With my most recent event, I have been doing CrossFit for only a few months (I started bc my son is 15 and wanted to go, I’ve typically worked out on my own as I’m a certified CPT but I get bored) but then I increased to going around 4 days/ week. Then another son had some major health issues come up (which added on top of a stressful year with my father passing and mother diagnosed with dementia). My anxiety went back to where it was years before. I was fine through my fathers death and handling my mothers affairs. But I really think adding CrossFit was preparing to send me over the edge. Then the one more stressor with my son did it.
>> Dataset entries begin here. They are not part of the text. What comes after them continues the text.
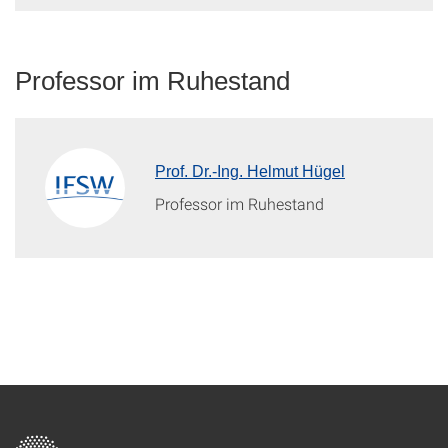
Professor im Ruhestand
Prof. Dr.-Ing. Helmut Hügel
Professor im Ruhestand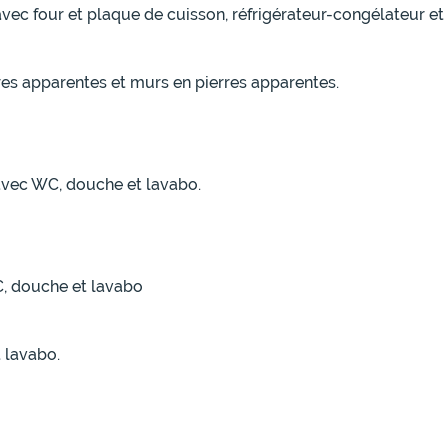
e avec four et plaque de cuisson, réfrigérateur-congélateur 
res apparentes et murs en pierres apparentes.
 avec WC, douche et lavabo.
C, douche et lavabo
 lavabo.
Basically I’m get scared to even leave the house.
To me, CrossFit didn’t seem like a lot. Especially bc Im used to doing an hour long of moderate intensity with weights and cardio. CrossFit upped the intensity and lessened the time. But I’m guessing the added stressors pushed me over the edge.
I’ve never been diagnosed with a autoimmune disease, all my blood tests come back fine. But I see other women who haven’t been working out there whole life go in and crush it at CrossFit makes me wonder?! I’m also a Nutritional Therapy Practitioner. I feel like I should know what to do.
Hi Wendy! I’m sorry you are struggling to find an exercise routine that supports your best health. You mention that the intense exercise is bringing up anxiety issues for you – do you think that you might be using intense exercise to manage your stress, instead of engaging in stress-management activities that are more calming, or productive? I ask because I used to have a similar issue, and recognizing that my needs managing my stress and exercising were separate, and that using intense exercise to manage stress was only making it worse. I hope that you find a balance soon, and wishing you luck with helping your family manage these complex issues.